Потом Роберт стал рассказывать про предстоящий матч с командой французских дипломатов и журналистов. Увлекся, принялся рисовать на салфетке разработанную стратегию игры. Мура слушала превосходно: кивала, улыбалась, подавала короткие, точные реплики. Тут не было притворства, она всегда моментально и естественно проникалась интересами собеседника, о чем бы тот ни говорил. Рядом с ней всякий чувствовал себя прекрасным рассказчиком. Это было одним из секретов ее феноменальной прелести.
— Веллингтон однажды сказал, что на поле боя «Бонни» — так он называл Бонапарта — стоит пятидесяти тысяч солдат, — возбужденно объяснял Локкарт. — Во французской команде таков Лавернь. Он старый, ему, я думаю, лет пятьдесят, поэтому бегает он мало, все время держится в защите, но отлично видит поле и подает безошибочные команды, а голос у него зычный. Атака у французов слабая, весь их расчет на случайные прорывы, но оборона железная. Через Лаверня пробиться очень трудно, а голкипером у них Садуль, проворный и цепкий, как обезьяна. Смотри, что я придумал. — Он повел ложечкой по бумаге. — Дик погонит мяч вот здесь, по левому краю, у него отличный дрибблинг. Оттянет на себя троих, а то и четверых. Как только туда же кинется Лавернь, Дик дает мне длинный пас направо, и я с лету, левой ногой, бью в пустой правый угол. Мы отрабатывали этот маневр полтора часа, и у меня стало неплохо получаться.
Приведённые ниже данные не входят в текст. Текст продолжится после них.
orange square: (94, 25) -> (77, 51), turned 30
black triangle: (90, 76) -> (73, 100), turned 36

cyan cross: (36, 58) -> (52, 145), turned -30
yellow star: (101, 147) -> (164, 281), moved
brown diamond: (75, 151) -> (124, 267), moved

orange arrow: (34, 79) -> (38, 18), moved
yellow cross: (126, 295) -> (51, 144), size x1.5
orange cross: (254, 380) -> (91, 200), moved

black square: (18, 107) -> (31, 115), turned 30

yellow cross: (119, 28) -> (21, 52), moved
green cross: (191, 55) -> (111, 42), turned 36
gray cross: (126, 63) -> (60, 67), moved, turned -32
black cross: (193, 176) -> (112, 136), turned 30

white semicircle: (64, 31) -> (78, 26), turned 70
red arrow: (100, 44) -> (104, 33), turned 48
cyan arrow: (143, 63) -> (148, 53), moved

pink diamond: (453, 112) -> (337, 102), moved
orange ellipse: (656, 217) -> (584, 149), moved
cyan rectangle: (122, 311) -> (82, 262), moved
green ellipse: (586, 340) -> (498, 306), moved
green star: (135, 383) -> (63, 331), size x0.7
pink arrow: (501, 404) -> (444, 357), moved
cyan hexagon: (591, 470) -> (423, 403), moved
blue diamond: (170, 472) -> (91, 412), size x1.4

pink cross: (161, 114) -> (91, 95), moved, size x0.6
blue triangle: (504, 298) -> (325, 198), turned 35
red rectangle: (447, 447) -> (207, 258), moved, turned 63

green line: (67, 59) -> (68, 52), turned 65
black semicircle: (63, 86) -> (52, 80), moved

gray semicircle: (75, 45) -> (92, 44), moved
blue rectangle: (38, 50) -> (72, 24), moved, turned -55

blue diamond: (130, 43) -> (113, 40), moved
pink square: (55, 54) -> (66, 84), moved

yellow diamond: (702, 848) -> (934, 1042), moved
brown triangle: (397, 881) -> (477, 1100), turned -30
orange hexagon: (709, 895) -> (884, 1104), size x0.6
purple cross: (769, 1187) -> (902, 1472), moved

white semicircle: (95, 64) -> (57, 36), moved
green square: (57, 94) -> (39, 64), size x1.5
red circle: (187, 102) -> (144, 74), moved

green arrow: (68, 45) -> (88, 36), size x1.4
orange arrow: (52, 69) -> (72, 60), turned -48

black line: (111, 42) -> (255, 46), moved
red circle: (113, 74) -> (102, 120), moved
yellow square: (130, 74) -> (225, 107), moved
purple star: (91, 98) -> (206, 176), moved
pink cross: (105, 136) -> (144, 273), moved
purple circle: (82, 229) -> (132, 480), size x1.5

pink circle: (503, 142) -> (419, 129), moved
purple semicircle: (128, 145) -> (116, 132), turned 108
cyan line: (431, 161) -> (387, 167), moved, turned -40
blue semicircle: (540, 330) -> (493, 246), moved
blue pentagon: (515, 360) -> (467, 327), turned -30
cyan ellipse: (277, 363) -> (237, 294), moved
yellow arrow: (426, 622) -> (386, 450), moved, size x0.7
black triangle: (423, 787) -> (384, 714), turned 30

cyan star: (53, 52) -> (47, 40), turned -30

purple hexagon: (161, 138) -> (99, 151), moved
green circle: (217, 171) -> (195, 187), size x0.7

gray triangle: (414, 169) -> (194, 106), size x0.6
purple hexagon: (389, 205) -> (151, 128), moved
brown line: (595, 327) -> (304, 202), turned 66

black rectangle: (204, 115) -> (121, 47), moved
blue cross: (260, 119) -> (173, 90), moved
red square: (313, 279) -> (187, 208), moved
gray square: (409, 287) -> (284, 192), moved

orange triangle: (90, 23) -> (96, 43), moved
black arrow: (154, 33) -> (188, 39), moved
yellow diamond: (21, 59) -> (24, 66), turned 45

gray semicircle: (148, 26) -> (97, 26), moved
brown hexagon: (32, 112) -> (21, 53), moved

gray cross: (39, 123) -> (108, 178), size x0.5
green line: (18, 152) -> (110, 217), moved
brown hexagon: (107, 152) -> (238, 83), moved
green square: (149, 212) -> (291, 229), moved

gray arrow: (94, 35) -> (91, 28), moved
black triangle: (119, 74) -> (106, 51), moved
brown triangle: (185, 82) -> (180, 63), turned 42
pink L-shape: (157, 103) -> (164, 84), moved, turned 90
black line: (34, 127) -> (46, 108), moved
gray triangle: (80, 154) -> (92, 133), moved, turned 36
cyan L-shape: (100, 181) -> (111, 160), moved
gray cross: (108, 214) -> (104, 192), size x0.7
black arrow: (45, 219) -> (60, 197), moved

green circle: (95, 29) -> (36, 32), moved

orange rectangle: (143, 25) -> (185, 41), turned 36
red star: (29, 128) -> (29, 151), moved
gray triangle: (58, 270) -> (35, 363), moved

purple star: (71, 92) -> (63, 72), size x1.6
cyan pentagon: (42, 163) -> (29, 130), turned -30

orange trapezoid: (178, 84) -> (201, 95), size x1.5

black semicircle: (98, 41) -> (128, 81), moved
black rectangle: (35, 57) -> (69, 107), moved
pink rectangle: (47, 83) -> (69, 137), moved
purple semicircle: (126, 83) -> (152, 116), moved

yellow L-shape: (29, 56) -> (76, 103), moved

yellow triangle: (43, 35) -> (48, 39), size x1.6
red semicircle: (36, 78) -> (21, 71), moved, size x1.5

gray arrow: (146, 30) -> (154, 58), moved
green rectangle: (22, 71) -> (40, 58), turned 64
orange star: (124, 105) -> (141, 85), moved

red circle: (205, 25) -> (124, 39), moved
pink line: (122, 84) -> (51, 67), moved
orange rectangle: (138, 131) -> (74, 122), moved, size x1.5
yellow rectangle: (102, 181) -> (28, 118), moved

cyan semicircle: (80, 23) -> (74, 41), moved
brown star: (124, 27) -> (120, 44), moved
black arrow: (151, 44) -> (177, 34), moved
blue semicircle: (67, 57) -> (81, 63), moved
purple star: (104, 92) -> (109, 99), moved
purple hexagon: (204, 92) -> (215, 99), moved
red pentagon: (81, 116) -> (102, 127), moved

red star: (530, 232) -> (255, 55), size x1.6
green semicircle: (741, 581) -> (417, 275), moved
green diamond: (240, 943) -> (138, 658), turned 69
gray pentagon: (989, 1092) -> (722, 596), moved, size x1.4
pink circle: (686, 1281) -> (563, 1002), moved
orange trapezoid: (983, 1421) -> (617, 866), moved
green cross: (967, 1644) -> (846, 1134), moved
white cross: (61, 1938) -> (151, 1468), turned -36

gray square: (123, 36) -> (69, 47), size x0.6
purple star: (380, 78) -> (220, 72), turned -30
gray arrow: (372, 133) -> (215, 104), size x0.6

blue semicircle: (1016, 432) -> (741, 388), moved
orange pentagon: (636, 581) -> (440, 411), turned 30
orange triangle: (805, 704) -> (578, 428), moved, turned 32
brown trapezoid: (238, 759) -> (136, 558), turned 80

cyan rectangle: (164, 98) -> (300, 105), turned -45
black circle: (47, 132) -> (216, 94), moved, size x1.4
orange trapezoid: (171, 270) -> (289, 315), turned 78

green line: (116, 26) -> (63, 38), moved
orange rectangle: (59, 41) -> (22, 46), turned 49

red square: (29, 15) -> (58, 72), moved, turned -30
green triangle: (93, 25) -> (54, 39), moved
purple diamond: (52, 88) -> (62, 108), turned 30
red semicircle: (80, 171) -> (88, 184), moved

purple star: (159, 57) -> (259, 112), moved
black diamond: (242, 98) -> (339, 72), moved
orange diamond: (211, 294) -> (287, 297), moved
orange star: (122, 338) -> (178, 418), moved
— А забив гол, вы сможете перейти в глухую оборону! — увлеченно подхватила Мария Игнатьевна. — Пусть атакуют французы, нападение у них слабое. Вы победите один-ноль. И кубок Москвы наш!
— Вся ставка на мой удар. Промахнусь — другого шанса не будет. Во второй раз Лавернь на такое не поведется. Честно говоря, я нервничаю.
Он сейчас выглядел совсем мальчишкой, Мура смотрела на него с материнской нежностью, хотя была шестью годами младше. Она принадлежала к редкой породе людей, кто рождается на свет уже взрослыми и всю жизнь живет, терпеливо приноравливаясь к повадкам детского сада, именуемого человечеством.
— Нервничать тебе полезно. Ты концентрируешься. Когда ты чересчур в себе уверен, ты делаешься рассеян. И в результате капаешь яйцом на скатерть.
Она сняла желтую каплю пальцем, протянула ему, чтобы слизнул. Оба рассмеялись. Они чувствовали себя счастливыми. Утро было ясное и свежее, день только начинался.
— И все-таки, — сказала Мария Игнатьевна, — мы не решили, куда пойдем вечером — снова в балет или в «Подполье». Я за «Подполье», нужно перемежать возвышенные развлечения с вульгарными.
Москва тысяча девятьсот восемнадцатого года была очень странным городом. По карточкам выдавали скверный хлеб, состоявший из муки всего на тридцать процентов, все ходили в обносках и опорках, но в театрах шли прекрасные спектакли, у спекулянтов можно было достать хоть трюфели, а в потайных местах, без вывесок, несмотря на все запреты, преспокойно существовали подпольные злачные заведения. Самое популярное кабаре, расположенное в одном из охотнорядских закоулков, так и называлось — «Подполье».
Роберт был за балет, Мура — за кабаре. Решили бросить монетку. Серебряный царский двугривенный — они продолжали ходить и теперь стоили двадцать рублей керенками — подлетел вверх, но упал мимо подставленной Локкартом ладони, потому что раздался дверной звонок.
Для посетителей время было необычное.
Заглянул лакей Доббинс, служивший в московском консульстве уже двадцать лет, но не утративший ни йоты английскости.
— К вам двое военных джентльменов, сэр. Говорят, дело сугубо конфиденциальное.
— Проведите их в приемную. И оставайтесь с ними, пока я не приду.
Лакей чуть приподнял бровь. Он не нуждался в том, чтобы ему напоминали о его обязанностях. С точки зрения Доббинса мистер Локкарт был молокосос и выскочка, не чета прежнему хозяину, сэру Джорджу Бьюкенену.
Допив чай, Роберт выкурил утреннюю сигару и лишь потом вышел в официальную часть апартаментов, где находились кабинет и приемная.
Двое молодых людей поднялись со стульев, одинаково держа фуражки на согнутом локте. На фуражках алели звездочки, но по выправке, по лицам было видно: это не пролетарии, а бывшие офицеры.